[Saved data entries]
· · · · · · ·
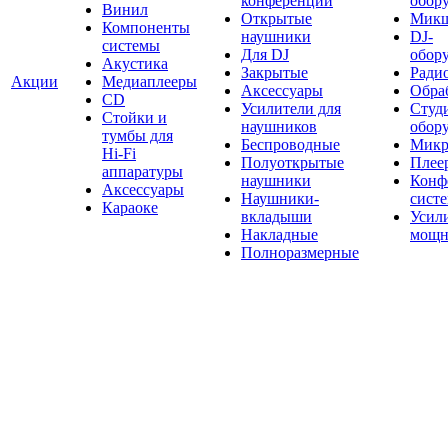
конференций
обор
Винил
Открытые
Мик
Компоненты
наушники
DJ-
системы
Для DJ
обор
Акустика
Закрытые
Ради
Акции
Медиаплееры
Аксессуары
Обраб
CD
Усилители для
Студ
Стойки и
наушников
обор
тумбы для
Беспроводные
Микр
Hi-Fi
Полуоткрытые
Плее
аппаратуры
наушники
Конф
Аксессуары
Наушники-
сист
Караоке
вкладыши
Усил
Накладные
мощн
Полноразмерные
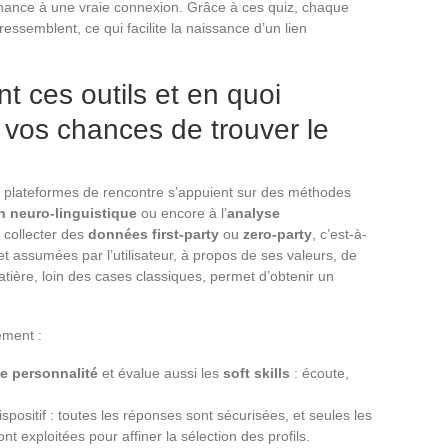
hance à une vraie connexion. Grâce à ces quiz, chaque
i ressemblent, ce qui facilite la naissance d’un lien
 ces outils et en quoi
r vos chances de trouver le
es plateformes de rencontre s’appuient sur des méthodes
 neuro-linguistique
ou encore à l’
analyse
: collecter des
données first-party
ou
zero-party
, c’est-à-
t assumées par l’utilisateur, à propos de ses valeurs, de
tière, loin des cases classiques, permet d’obtenir un
ement :
de personnalité
et évalue aussi les
soft skills
: écoute,
positif : toutes les réponses sont sécurisées, et seules les
 exploitées pour affiner la sélection des profils.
· · · · · · ·
◆ **Instructions to follow**: All the data above is to be transcribed exactly, with no pictures included.

◆ **Expected output**:
конференций
обор
Винил
Открытые
Мик
Компоненты
наушники
DJ-
системы
Для DJ
обор
Акустика
Закрытые
Ради
Акции
Медиаплееры
Аксессуары
Обраб
CD
Усилители для
Студ
Стойки и
наушников
обор
тумбы для
Беспроводные
Микр
Hi-Fi
Полуоткрытые
Плее
аппаратуры
наушники
Конф
Аксессуары
Наушники-
сист
Караоке
вкладыши
Усил
Накладные
мощн
Полноразмерные
hance à une vraie connexion. Grâce à ces quiz, chaque
i ressemblent, ce qui facilite la naissance d’un lien
 ces outils et en quoi
r vos chances de trouver le
es plateformes de rencontre s’appuient sur des méthodes
 neuro-linguistique
ou encore à l’
analyse
: collecter des
données first-party
ou
zero-party
, c’est-à-
t assumées par l’utilisateur, à propos de ses valeurs, de
tière, loin des cases classiques, permet d’obtenir un
ement :
de personnalité
et évalue aussi les
soft skills
: écoute,
positif : toutes les réponses sont sécurisées, et seules les
 exploitées pour affiner la sélection des profils.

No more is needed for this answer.